Artificial Intelligence Department, King Abdullah II School for Information Technology, University of Jordan, Amman, Jordan.
Computational NeuroSurgery (CNS) Lab & Macquarie Neurosurgery, Macquarie Medical School, Faculty of Medicine, Human and Health Sciences, Macquarie University, Sydney, NSW, Australia.
Adv Neurobiol. 2024;36:501-524. doi: 10.1007/978-3-031-47606-8_26.
The structural complexity of brain tumor tissue represents a major challenge for effective histopathological diagnosis. Tumor vasculature is known to be heterogeneous, and mixtures of patterns are usually present. Therefore, extracting key descriptive features for accurate quantification is not a straightforward task. Several steps are involved in the texture analysis process where tissue heterogeneity contributes to the variability of the results. One of the interesting aspects of the brain lies in its fractal nature. Many regions within the brain tissue yield similar statistical properties at different scales of magnification. Fractal-based analysis of the histological features of brain tumors can reveal the underlying complexity of tissue structure and angiostructure, also providing an indication of tissue abnormality development. It can further be used to quantify the chaotic signature of disease to distinguish between different temporal tumor stages and histopathological grades.Brain meningioma subtype classifications' improvement from histopathological images is the main focus of this chapter. Meningioma tissue texture exhibits a wide range of histological patterns whereby a single slide may show a combination of multiple patterns. Distinctive fractal patterns quantified in a multiresolution manner would be for better spatial relationship representation. Fractal features extracted from textural tissue patterns can be useful in characterizing meningioma tumors in terms of subtype classification, a challenging problem compared to histological grading, and furthermore can provide an objective measure for quantifying subtle features within subtypes that are hard to discriminate.

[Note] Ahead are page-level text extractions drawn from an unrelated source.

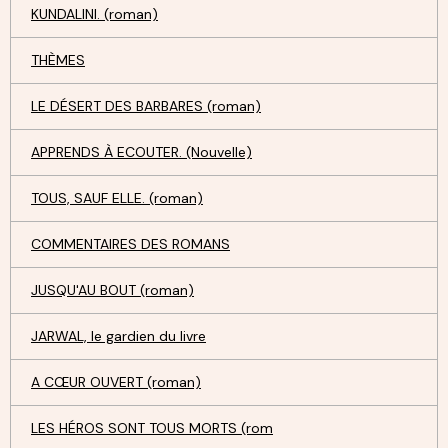
KUNDALINI. (roman)
THÈMES
LE DÉSERT DES BARBARES (roman)
APPRENDS À ECOUTER. (Nouvelle)
TOUS, SAUF ELLE. (roman)
COMMENTAIRES DES ROMANS
JUSQU'AU BOUT (roman)
JARWAL, le gardien du livre
A CŒUR OUVERT (roman)
LES HÉROS SONT TOUS MORTS (rom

脑肿瘤组织的结构复杂性是有效进行组织病理学诊断的主要挑战。肿瘤血管系统是异质的,通常存在多种模式的混合。因此,提取用于准确量化的关键描述性特征并非易事。纹理分析过程涉及多个步骤,组织异质性导致结果的可变性。大脑的一个有趣方面在于其分形性质。大脑组织的许多区域在不同的放大倍数下呈现出相似的统计特性。基于分形的脑肿瘤组织学特征分析可以揭示组织结构和血管结构的潜在复杂性,并提供组织异常发展的指示。它还可以用于量化疾病的混沌特征,以区分不同的肿瘤阶段和组织病理学分级。从组织病理学图像中提高脑脑膜瘤亚型分类是本章的主要重点。脑膜瘤组织纹理表现出广泛的组织学模式,即一张幻灯片可能显示多种模式的组合。以多分辨率方式量化的独特分形模式将有助于更好地表示空间关系。从组织纹理模式中提取的分形特征可用于脑膜瘤肿瘤的亚型分类,这是一个具有挑战性的问题,与组织学分级相比,它可以提供一种客观的方法来量化亚型内难以区分的细微特征。